The question "is at what point that risk becomes constitutionally unacceptable. 10,18 (2013) HeinOnline, Jack Carnegie, Juvenile Justice, 78 Tex. L. Rev. During the course of the robbery, a police officer, answering a silent alarm, entered the store through the front door. He argues that race has infected the administration of Georgia's statute in two ways: persons who murder whites are more likely to be sentenced to death than persons who murder blacks, and black murderers are more likely to be sentenced to death than white murderers.

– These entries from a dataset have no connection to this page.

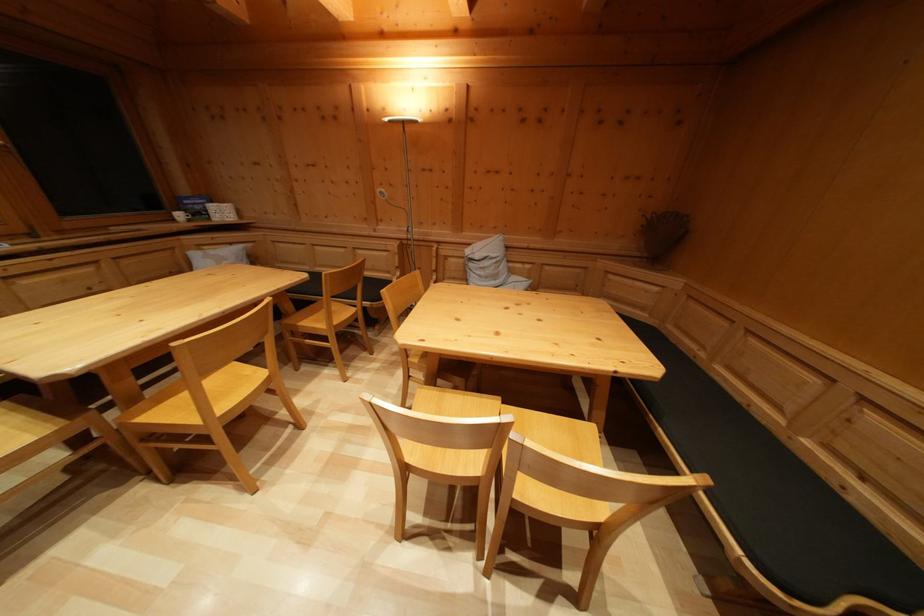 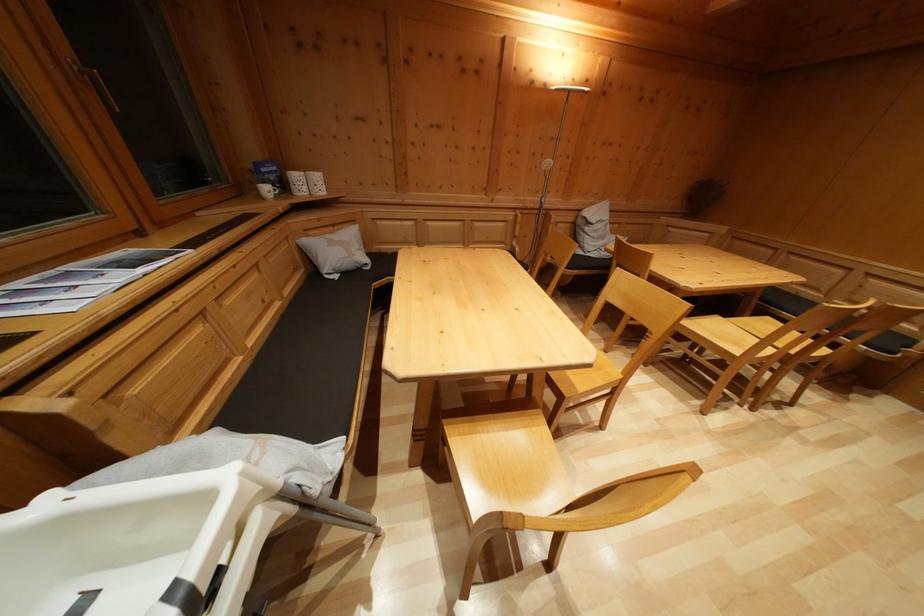 Find the pixel in the second image that matches (x=186, y=223) in the first image.

(273, 197) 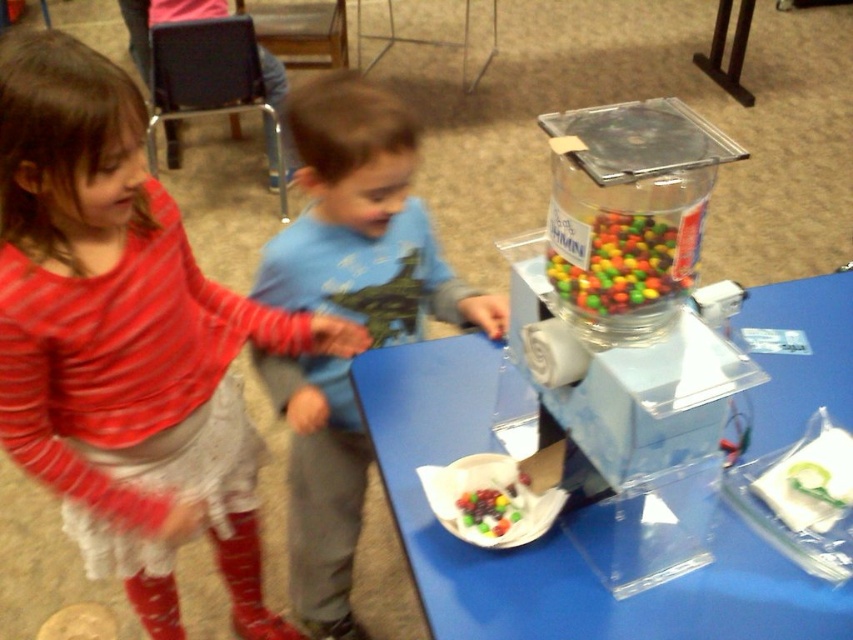 You are a photographer at the party and want to take a photo of the blue plastic table at center without the striped cotton shirt at upper left blocking it. What should you do?

Move the striped cotton shirt at upper left behind the blue plastic table at center or move the blue plastic table at center forward so that the striped cotton shirt at upper left is no longer in front of it.

You are a photographer trying to capture a clear shot of the striped cotton shirt at upper left and the multicolored glossy candy at center. Based on their positions, which object should you focus on first to ensure both are in focus?

The striped cotton shirt at upper left is below the multicolored glossy candy at center, so you should focus on the multicolored glossy candy at center first as it is closer to the camera.

You are a photographer setting up for a children party. You need to place a camera on a stand so that both the striped cotton shirt at upper left and the blue plastic table at center are in frame. Given their heights, which object will require you to adjust the camera angle upwards more?

The striped cotton shirt at upper left is taller than the blue plastic table at center, so you will need to adjust the camera angle upwards more to capture the striped cotton shirt at upper left properly. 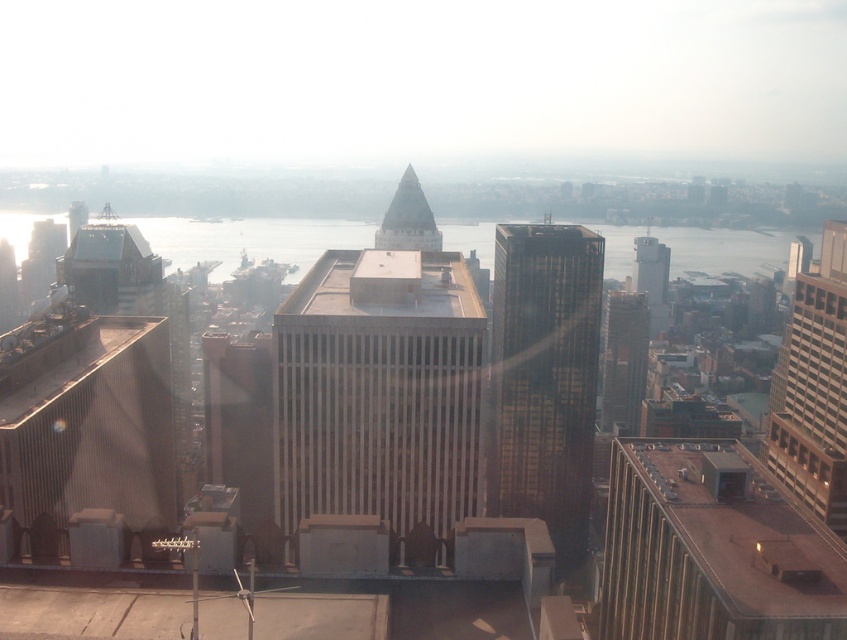 In the scene shown: You are standing on a balcony overlooking the city and see the glassy reflective skyscraper at center and the shiny glass spire at center. Which building is closer to you?

The glassy reflective skyscraper at center is closer to you because it is further to the viewer than the shiny glass spire at center.

You are standing at the base of the skyscraper and looking at the cityscape. There are two points marked in the image, point 1 at coordinates point (601, 403) and point 2 at coordinates point (414, 244). Which point is closer to you?

Point (414, 244) is closer to you because it is in front of point (601, 403). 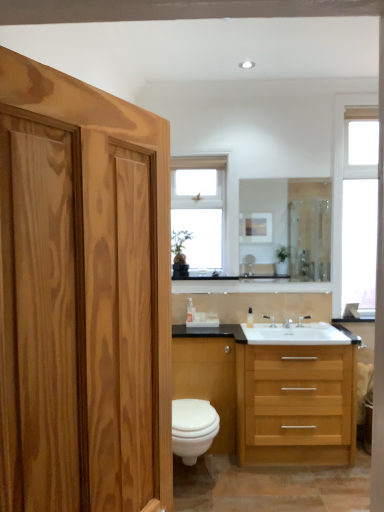 Question: Is white glossy toilet at lower center taller than light wood/finish sink at lower right?

Choices:
 (A) no
 (B) yes

Answer: (A)

Question: Are white glossy toilet at lower center and light wood/finish sink at lower right beside each other?

Choices:
 (A) no
 (B) yes

Answer: (A)

Question: Is the depth of white glossy toilet at lower center greater than that of light wood/finish sink at lower right?

Choices:
 (A) no
 (B) yes

Answer: (A)

Question: Is white glossy toilet at lower center positioned in front of light wood/finish sink at lower right?

Choices:
 (A) yes
 (B) no

Answer: (A)

Question: Considering the relative sizes of white glossy toilet at lower center and light wood/finish sink at lower right in the image provided, is white glossy toilet at lower center wider than light wood/finish sink at lower right?

Choices:
 (A) yes
 (B) no

Answer: (A)

Question: Is white glossy toilet at lower center bigger than light wood/finish sink at lower right?

Choices:
 (A) yes
 (B) no

Answer: (B)

Question: Considering the relative sizes of white glass window at upper right, the 1th window positioned from the right, and clear glass mirror at center in the image provided, is white glass window at upper right, the 1th window positioned from the right, wider than clear glass mirror at center?

Choices:
 (A) yes
 (B) no

Answer: (A)

Question: Considering the relative sizes of white glass window at upper right, the 1th window positioned from the right, and clear glass mirror at center in the image provided, is white glass window at upper right, the 1th window positioned from the right, taller than clear glass mirror at center?

Choices:
 (A) yes
 (B) no

Answer: (A)

Question: Does white glass window at upper right, which appears as the 2th window when viewed from the left, have a lesser width compared to clear glass mirror at center?

Choices:
 (A) no
 (B) yes

Answer: (A)

Question: Considering the relative sizes of white glass window at upper right, the 1th window positioned from the right, and clear glass mirror at center in the image provided, is white glass window at upper right, the 1th window positioned from the right, bigger than clear glass mirror at center?

Choices:
 (A) no
 (B) yes

Answer: (B)

Question: Considering the relative sizes of white glass window at upper right, the 1th window positioned from the right, and clear glass mirror at center in the image provided, is white glass window at upper right, the 1th window positioned from the right, shorter than clear glass mirror at center?

Choices:
 (A) no
 (B) yes

Answer: (A)

Question: Considering the relative sizes of white glass window at upper right, which appears as the 2th window when viewed from the left, and clear glass mirror at center in the image provided, is white glass window at upper right, which appears as the 2th window when viewed from the left, smaller than clear glass mirror at center?

Choices:
 (A) yes
 (B) no

Answer: (B)

Question: Considering the relative positions of white glossy toilet at lower center and silver metallic faucet at sink right, marked as the second faucet in a left-to-right arrangement, in the image provided, is white glossy toilet at lower center to the right of silver metallic faucet at sink right, marked as the second faucet in a left-to-right arrangement, from the viewer's perspective?

Choices:
 (A) no
 (B) yes

Answer: (A) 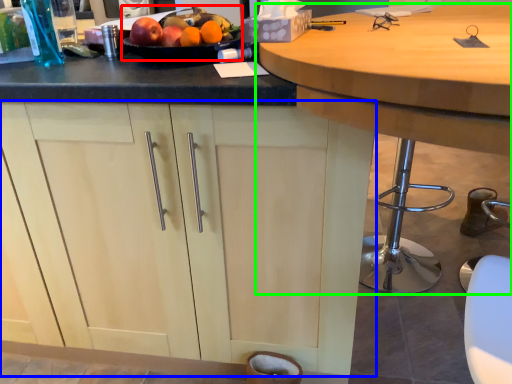 Question: Based on their relative distances, which object is farther from fruit dish (highlighted by a red box)? Choose from cabinetry (highlighted by a blue box) and table (highlighted by a green box).

Choices:
 (A) cabinetry
 (B) table

Answer: (A) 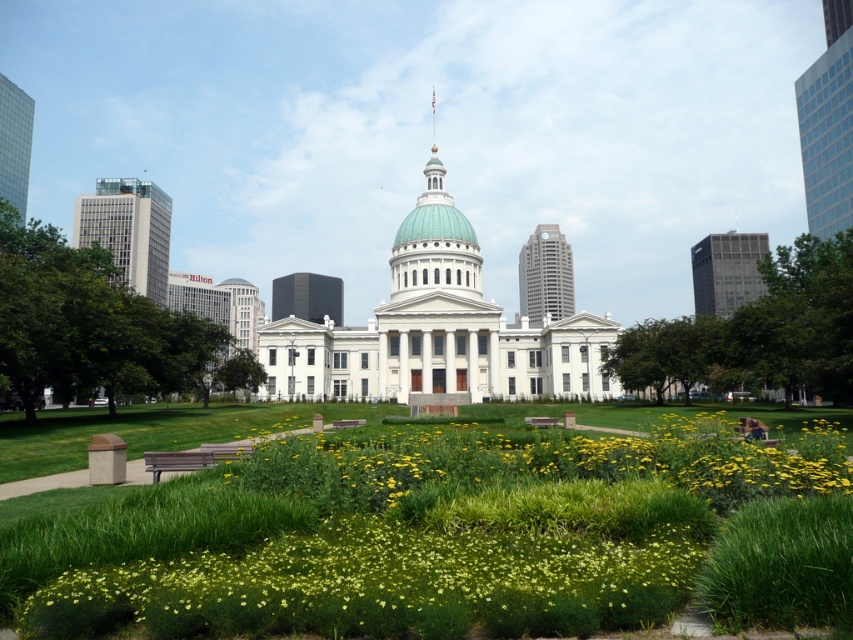 You are a visitor in the park area in front of the neoclassical building. You see a wooden park bench at lower left and a brown wooden park bench at center. Which bench is positioned to the left of the other?

The wooden park bench at lower left is positioned to the left of the brown wooden park bench at center.

In the scene shown: You are planning to host a small gathering in the park. You need to choose between the wooden park bench at lower left and the brown wooden park bench at center for seating. Which bench can accommodate more people?

The wooden park bench at lower left might be wider than brown wooden park bench at center, so it can accommodate more people.

You are standing at the center of the park and want to find the wooden park bench at lower left. Based on the coordinates provided, in which direction should you walk to reach it?

The wooden park bench at lower left is located at coordinates point (194, 458). Since you are at the center, you should walk towards the lower left direction to reach it.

Petitioner exhausted his direct appeals.
Ethics 20-23 (1992), HeinOnline, Lu-in Wang, Recognizing Opportunistic Bias Crimes, 80 B, U.L. Such a risk would arise, we said, because of the likelihood that jurors reluctant to impose capital punishment on a particular defendant would refuse to return a conviction, so that the effect of mandatory sentencing would be to recreate the unbounded sentencing discretion condemned in Furman. Brennan further contended that, even if capital punishment were constitutional, this could hardly be so where it was demonstrably biased against members of a particular race. Expert case studies and analyses and quicknote definitions of legal terms help you prepare for class discussion. Kemp."[6]. & Bus. Implementation of these laws necessarily requires discretionary judgments. Rev.
Worth a look is the useful list of Landmark Cases in Nexis Uni. 1574-1597 (1993), HeinOnline Brown v Board of education. The Court also declines to find McCleskey's evidence sufficient in view of "the safeguards designed to minimize racial bias in the [capital sentencing] process." The Baldus study indicates that, after taking into account some 230 nonracial factors that might legitimately influence a sentencer, the jury more likely than not would have spared McCleskey's life had his victim been black. Three dissenting opinions were filed by Justices Brennan, Blackmun, and Stevens. According to this model, black defendants were 1.1 times as likely to receive a death sentence as other defendants. After searching, you can narrow your results with the filters on the right hand side. Despite these imperfections, our consistent rule has been that constitutional guarantees are met when "the mode [for determining guilt or punishment] itself has been surrounded with safeguards to make it as fair as possible." J. Personalization features such as Alerts and saved searches and a collaborative workspace with shared folders and annotated documents are also included.